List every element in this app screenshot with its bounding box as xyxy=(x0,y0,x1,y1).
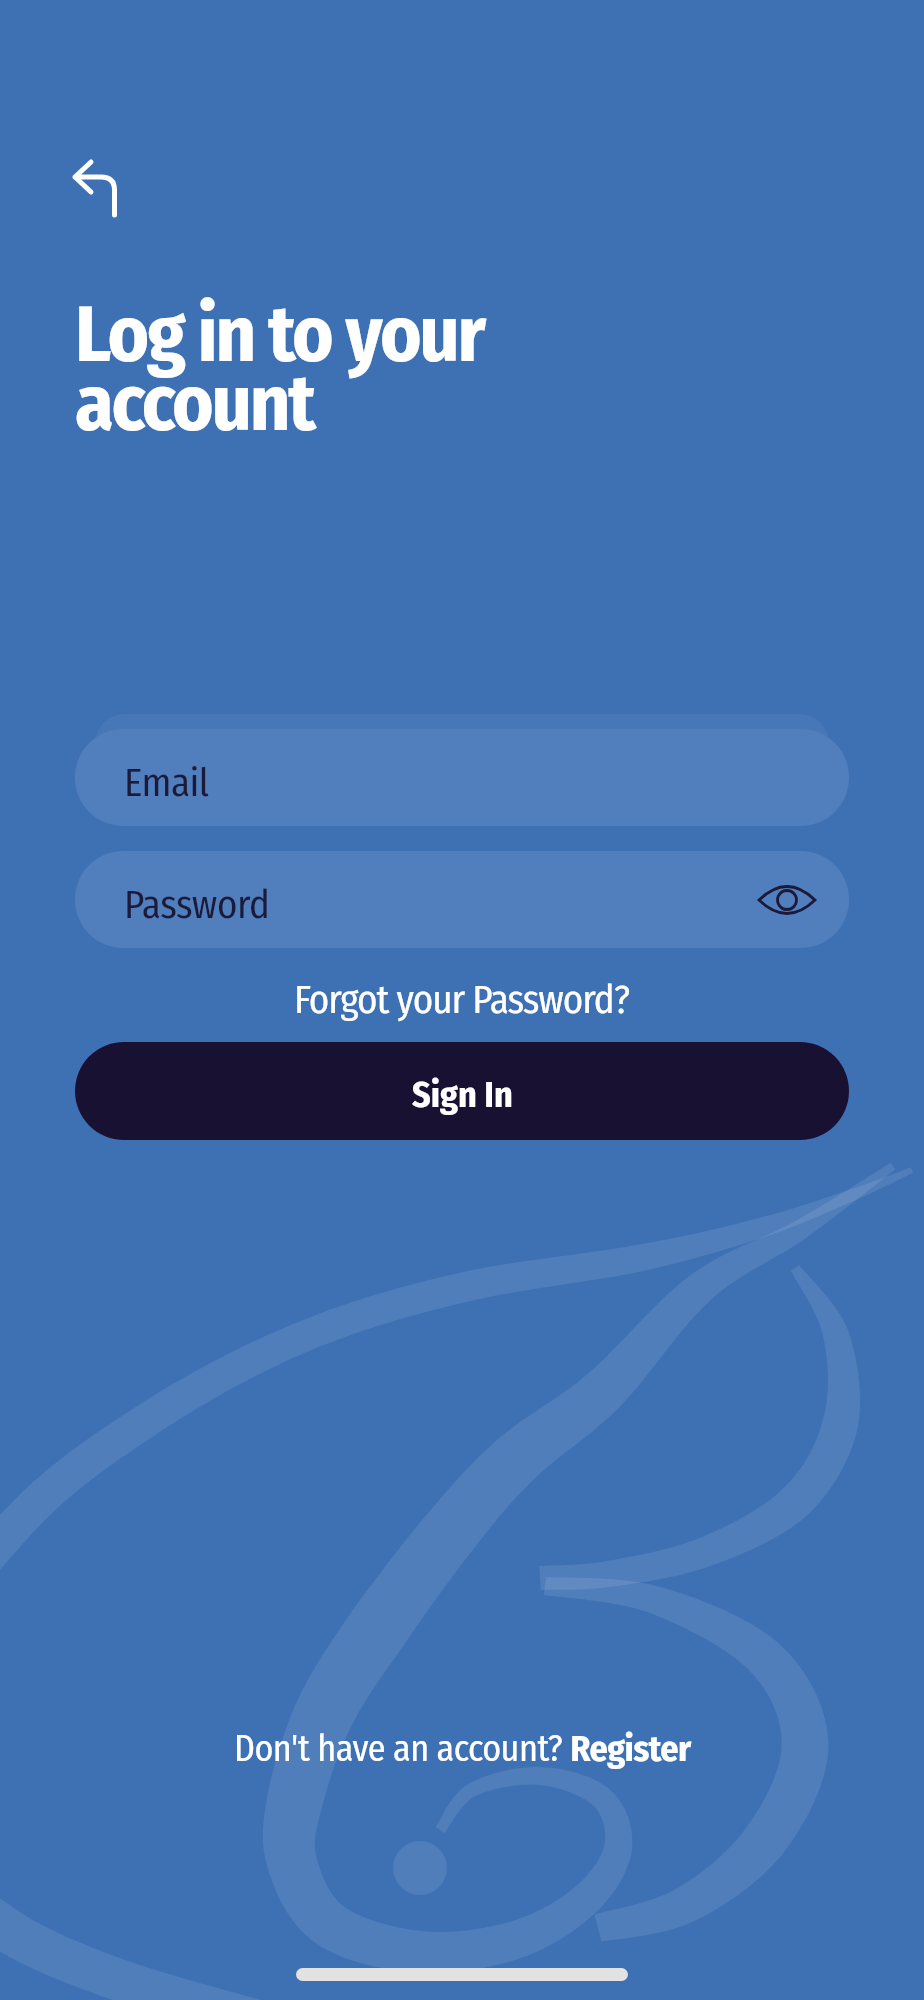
button[interactable] xyxy=(58,143,132,229)
staticText: Password xyxy=(124,882,270,929)
staticText: Email xyxy=(124,760,209,807)
staticText: Log in to your xyxy=(75,288,484,382)
staticText: account xyxy=(75,357,314,451)
button[interactable] xyxy=(745,864,829,936)
staticText: Sign In xyxy=(412,1073,513,1116)
button[interactable]: Password xyxy=(75,851,849,948)
button[interactable]: Sign In xyxy=(75,1042,849,1140)
button[interactable]: Email xyxy=(75,729,849,826)
button[interactable]: Forgot your Password? xyxy=(294,977,630,1024)
button[interactable]: Don't have an account? Register xyxy=(234,1727,691,1770)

§ EXERCISE: Type out all of the records exactly, leaving out any picture.

§ ANSWER FOR THIS EXERCISE:
List every element in this app screenshot with its bounding box as xyxy=(x0,y0,x1,y1).
button[interactable] xyxy=(58,143,132,229)
staticText: Password xyxy=(124,882,270,929)
staticText: Email xyxy=(124,760,209,807)
staticText: Log in to your xyxy=(75,288,484,382)
staticText: account xyxy=(75,357,314,451)
button[interactable] xyxy=(745,864,829,936)
staticText: Sign In xyxy=(412,1073,513,1116)
button[interactable]: Password xyxy=(75,851,849,948)
button[interactable]: Sign In xyxy=(75,1042,849,1140)
button[interactable]: Email xyxy=(75,729,849,826)
button[interactable]: Forgot your Password? xyxy=(294,977,630,1024)
button[interactable]: Don't have an account? Register xyxy=(234,1727,691,1770)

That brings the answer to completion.